Layer reconstruction and missing link prediction of a multilayer network with maximum a posteriori estimation.

作者信息

Kuang Junyao, Scoglio Caterina

机构信息

Department of Electrical and Computer Engineering, Kansas State University, Manhattan, Kansas 66506, USA.

出版信息

Phys Rev E. 2021 Aug;104(2-1):024301. doi: 10.1103/PhysRevE.104.024301.

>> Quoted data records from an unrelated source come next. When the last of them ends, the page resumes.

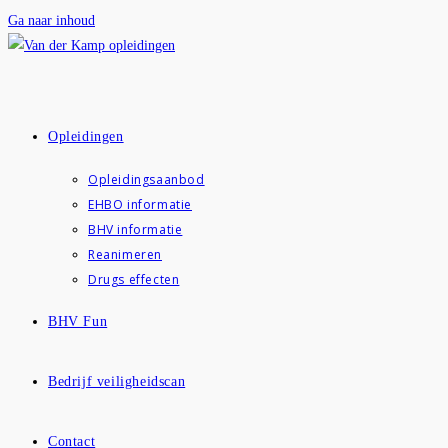
Ga naar inhoud
Opleidingen
Opleidingsaanbod
EHBO informatie
BHV informatie
Reanimeren
Drugs effecten
BHV Fun
Bedrijf veiligheidscan
Contact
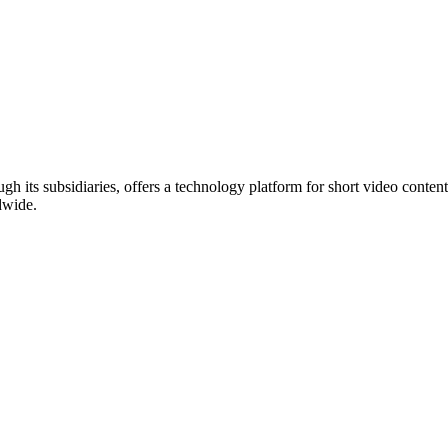
its subsidiaries, offers a technology platform for short video conten
dwide.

DOI:10.1103/PhysRevE.104.024301
PMID:34525660
原文链接:https://pmc.ncbi.nlm.nih.gov/articles/PMC8445383/
Abstract

From social networks to biological networks, different types of interactions among the same set of nodes characterize distinct layers, which are termed multilayer networks. Within a multilayer network, some layers, confirmed through different experiments, could be structurally similar and interdependent. In this paper, we propose a maximum a posteriori-based method to study and reconstruct the structure of a target layer in a multilayer network. Nodes within the target layer are characterized by vectors, which are employed to compute edge weights. Further, to detect structurally similar layers, we propose a method for comparing networks based on the eigenvector centrality. Using similar layers, we obtain the parameters of the conjugate prior. With this maximum a posteriori algorithm, we can reconstruct the target layer and predict missing links. We test the method on two real multilayer networks, and the results show that the maximum a posteriori estimation is promising in reconstructing the target layer even when a large number of links is missing.

摘要

从社交网络到生物网络,同一组节点之间不同类型的相互作用表征了不同的层,这些层被称为多层网络。在多层网络中,通过不同实验确认的一些层在结构上可能相似且相互依存。在本文中,我们提出了一种基于最大后验概率的方法来研究和重建多层网络中目标层的结构。目标层内的节点由向量表征,这些向量用于计算边权重。此外,为了检测结构相似的层,我们提出了一种基于特征向量中心性的网络比较方法。利用相似层,我们获得共轭先验的参数。通过这种最大后验概率算法,我们可以重建目标层并预测缺失的链接。我们在两个真实的多层网络上测试了该方法,结果表明即使大量链接缺失,最大后验概率估计在重建目标层方面也很有前景。